I'm having difficulty passing the path of a file to a library called Textract.
def file_to_string(filepath):
text = textract.process(filepath)
print text
return text
Here is my upload form in views.py
if request.method == 'POST':
upload_form = UploadFileForm(request.POST, request.FILES)
if upload_form.is_valid():
file = request.FILES['file']
filetosave = File(file=file, filename=file.name)
filetosave.save()
if validate_file_extension(file):
request.session['text'] = file_to_string(file) # something in here
else:
upload_form=UploadFileForm()
models.py
class File(models.Model):
filename = models.CharField(max_length=200)
file = models.FileField(upload_to='files/%Y/%m/%d')
upload_date=models.DateTimeField(auto_now_add =True)
status = models.CharField(max_length=200)
def __unicode__(self):
return self.filename
Now Textract expects a path to go into file_to_string(filepath)
. If I try to pass in the file object it gives me an error: "coercing to Unicode: need string or buffer, InMemoryUploadedFile found"
.
But if it is an InMemoryUploadedFile type, how do I get the path?

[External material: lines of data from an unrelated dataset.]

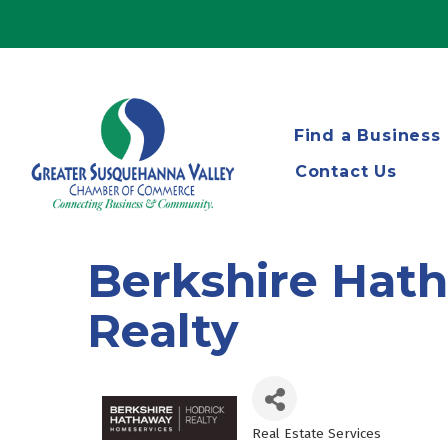
Find a Business
Contact Us
Berkshire Hat
Realty
Real Estate Services
Categories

I understand this is stored in memory and doesn't have a path.
How should I handle this -- should I save the file object first and then try to access it?
If I save the file and then try request.session['text'] = file_to_string(file.name)
it gives a MissingFileError
, though the docs say that this should give the name of the file including the relative path from MEDIA_ROOT.
Thanks a lot in advance.
request.session['text'] = file_to_string(filetosave.file.path)
should do the trick